How can I do a spatial join with the sf package using st_join()

Question

Here's a toy example I've been wrestling with

# Make points
point1 <- c(.5, .5)
point2 <- c(.6, .6)
point3 <- c(3, 3)
mpt <- st_multipoint(rbind(point1, point2, point3))  # create multipoint

# Make polygons
square1 <- rbind(c(0, 0), c(1, 0), c(1,1), c(0, 1), c(0, 0))
square2 <- rbind(c(0, 0), c(2, 0), c(2,2), c(0, 2), c(0, 0))
square3 <- rbind(c(0, 0), c(-1, 0), c(-1,-1), c(0, -1), c(0, 0))
mpol <- st_multipolygon(list(list(square1), list(square2), list(square2)))  # create multipolygon

# Convert to class' sf'
pts <- st_sf(st_sfc(mpt))
polys <- st_sf(st_sfc(mpol))

# Determine which points fall inside which polygons
st_join(pts, polys, join = st_contains)

The last line produces

Error in as.data.frame.default(x[[i]], optional = TRUE, stringsAsFactors = stringsAsFactors) : 
  cannot coerce class "c("sfc_MULTIPOINT", "sfc")" to a data.frame

How can I do a spatial join to determine which points fall inside which polygons?

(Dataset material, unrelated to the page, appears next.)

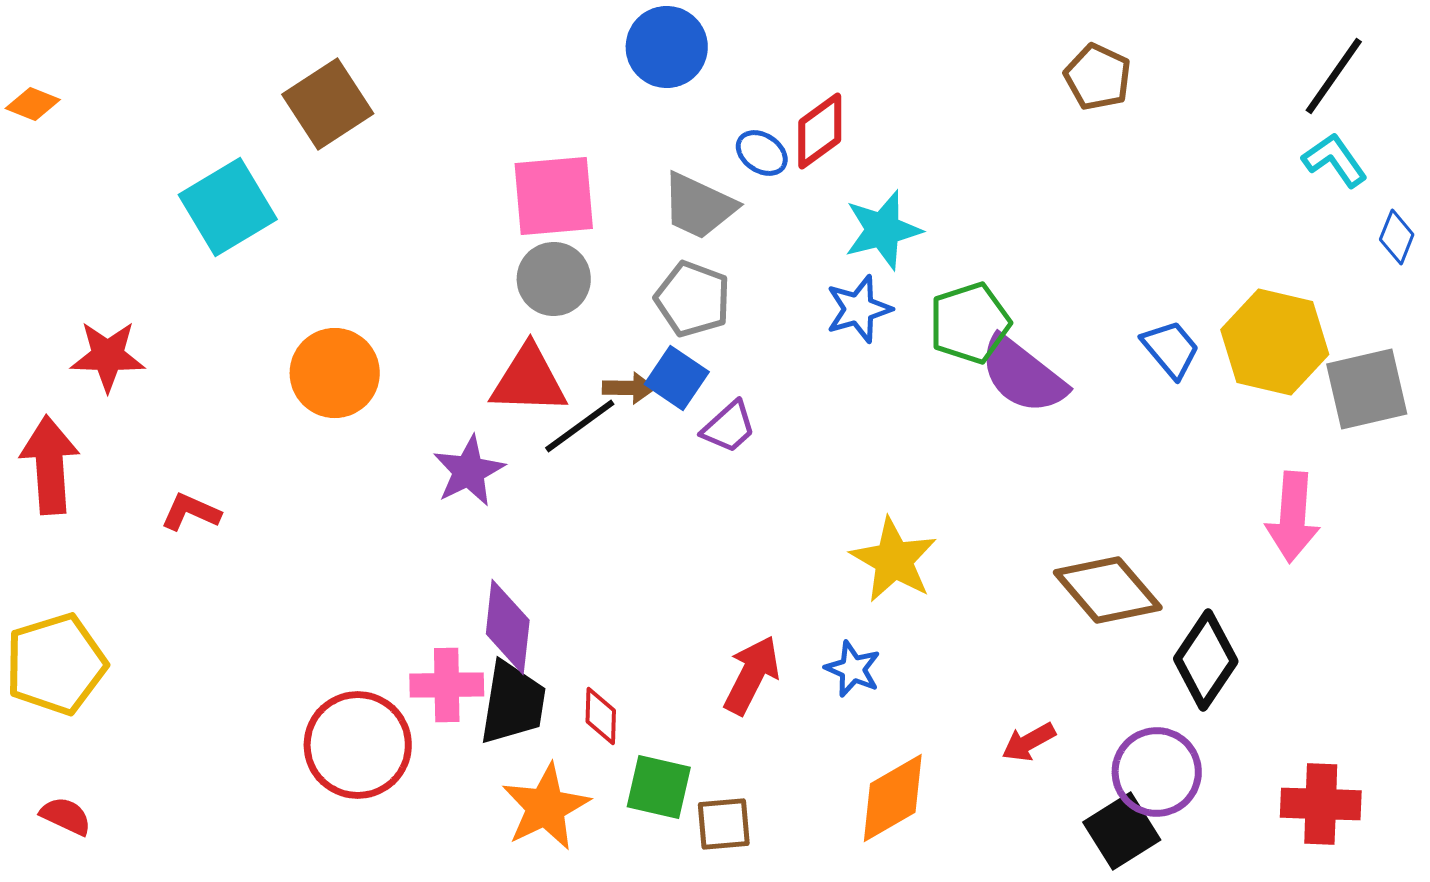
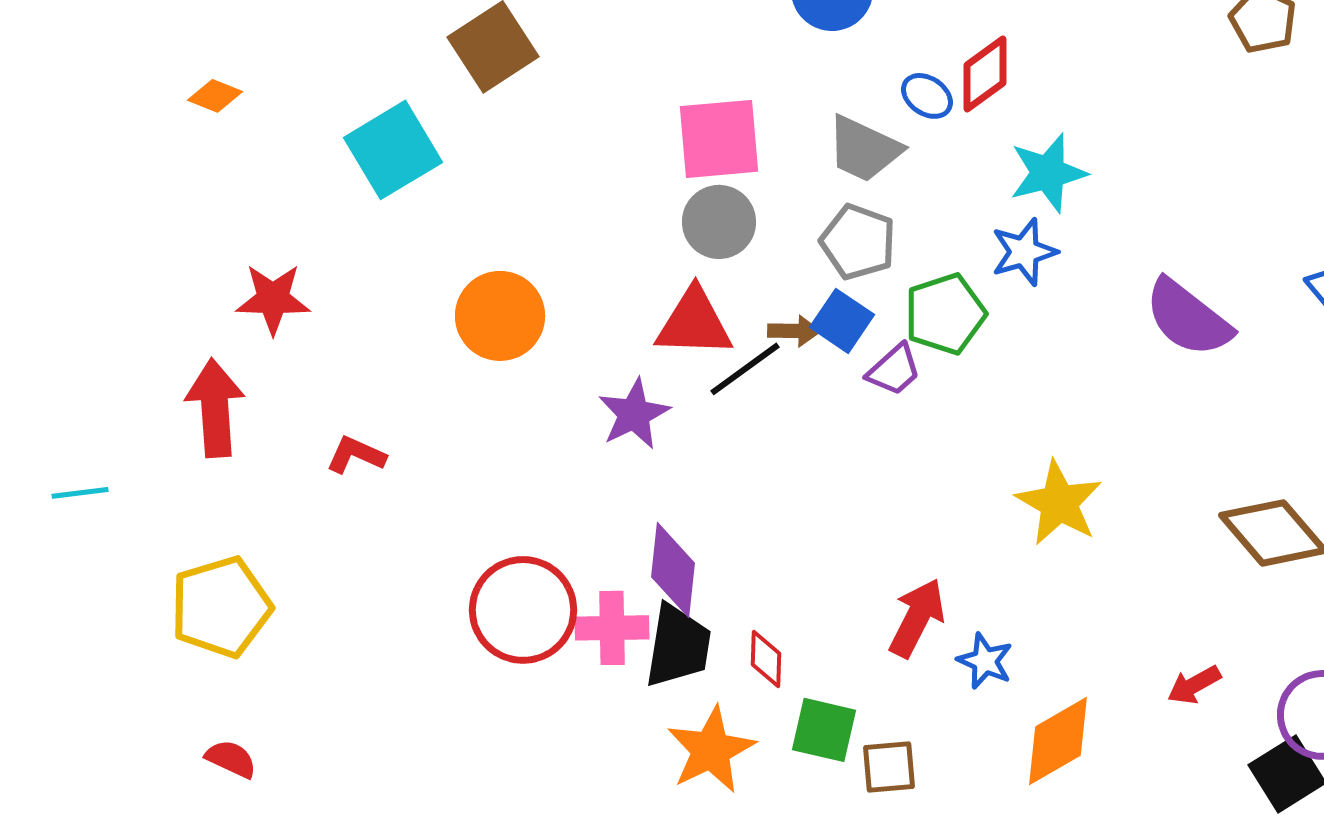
orange diamond: (33, 104) -> (215, 96), moved
green pentagon: (970, 323) -> (945, 314), moved
blue star: (853, 669) -> (985, 661), moved
red circle: (358, 745) -> (523, 610), moved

Could you clarify what you mean by "spatial join" ? What would be the expected result ? — lbusett, May 09 '17 at 06:16
Given a set of polygons and a set of points, create the mapping (PointId, PolygonId) that states which points are contained by which polygons. — Ben, May 09 '17 at 18:13
I recently wrote [this tutorial](https://gormanalysis.com/spatial-data-analysis-in-r/) for the [sf package](https://github.com/r-spatial/sf) to help myself and others understand the basic concepts. Understanding the fundamentals is the key to solving specific problems like the one I had here. — Ben, Aug 02 '17 at 15:51

lbusett · Accepted Answer · 2017-05-11T19:58:28.860

I'm also working my way around the features of the sf package, so apologies if this is not correct or there are better ways. I think one problem here is that if building the geometries like in your example you are not obtaining what you think:

> pts
Simple feature collection with 1 feature and 0 fields
geometry type:  MULTIPOINT
dimension:      XY
bbox:           xmin: 0.5 ymin: 0.5 xmax: 3 ymax: 3
epsg (SRID):    NA
proj4string:    NA
                     st_sfc.mpt.
1 MULTIPOINT(0.5 0.5, 0.6 0.6...

> polys
Simple feature collection with 1 feature and 0 fields
geometry type:  MULTIPOLYGON
dimension:      XY
bbox:           xmin: 0 ymin: 0 xmax: 2 ymax: 2
epsg (SRID):    NA
proj4string:    NA
                    st_sfc.mpol.
1 MULTIPOLYGON(((0 0, 1 0, 1 ...

You can see that you have only one "feature" both in pts and in polys. This means that you are building one "multipolygon" feature (that is, a polygon constituted by 3 parts), instead thatn three different polygons. The same goes for the points.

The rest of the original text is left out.